Q: Can Flask scale to large applications?
Yes. Netflix, LinkedIn (parts), and many large companies run Flask in production. Flask scales if you impose your own structure — app factory pattern, blueprints, service layer, proper ORM usage. Without discipline, large Flask apps become hard to maintain.
Q: Should beginners learn Django or Flask first?
Flask is often easier to start (less magic, one file, no manage.py), but Django is more employable and teaches professional patterns. If you want to get a job quickly, Django. If you want to understand how web frameworks work, start with Flask.
Q: Can I use Django just for the ORM without the full framework?
Yes, via django.setup() in scripts, but it's awkward. If you only need the ORM, use SQLAlchemy directly or SQLModel (built on SQLAlchemy + Pydantic).

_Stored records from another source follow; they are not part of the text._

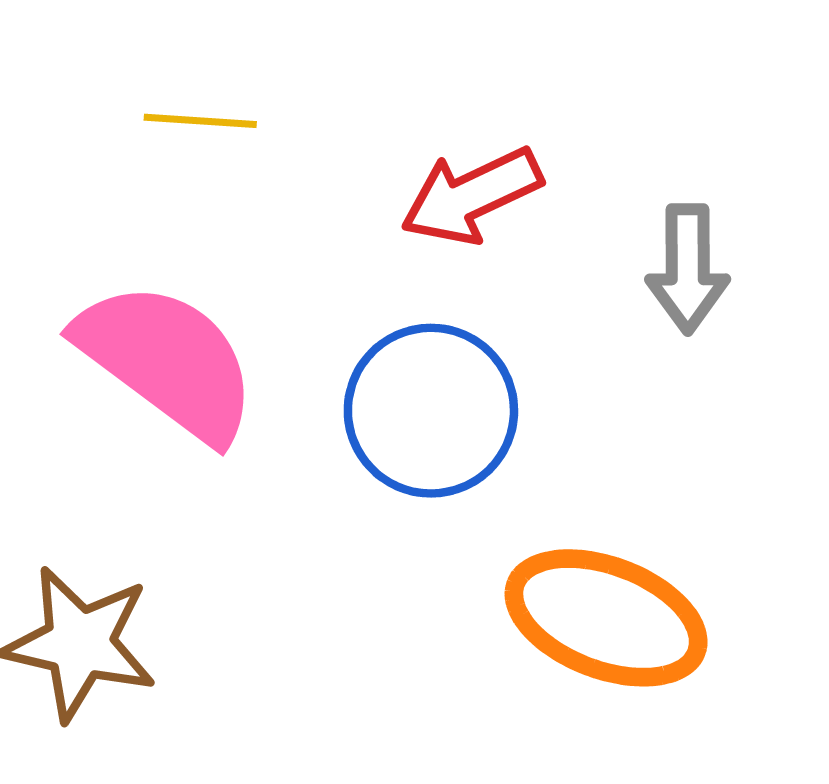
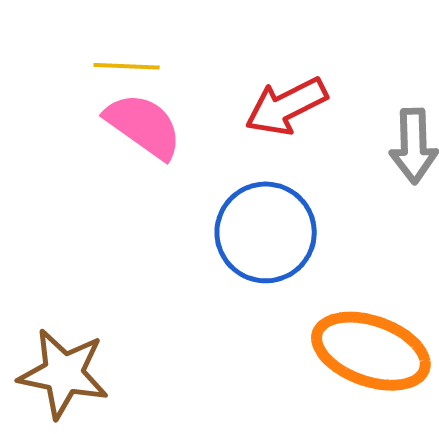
pink semicircle: (167, 361) -> (144, 126), moved, size x0.7

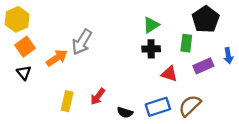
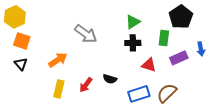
gray arrow: (82, 42) -> (86, 34), moved, turned -85
orange square: (25, 47) -> (22, 41), turned -36
orange arrow: (57, 58) -> (58, 60), moved
black semicircle: (125, 112) -> (110, 79), moved

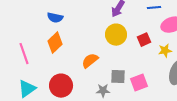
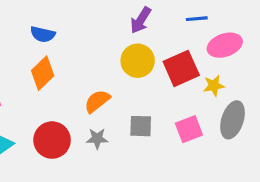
red square: (144, 40) -> (181, 68), size x1.6
pink square: (139, 83) -> (189, 129), moved
gray star: (103, 91) -> (97, 138), moved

Q: What about Django vs FastAPI?
FastAPI is async-first with automatic Pydantic validation and OpenAPI docs — excellent for high-throughput APIs. Django (with DRF) is better for full-stack apps with admin, auth, and content management. They're not direct competitors; many teams run FastAPI for the API layer and Django for the internal admin.
Q: Is Flask being replaced by FastAPI?
FastAPI has taken market share for new pure API projects (especially ML inference and microservices), but Flask remains widely used, actively maintained, and is the foundation of many production systems. Flask 3.x continues to evolve with better async support.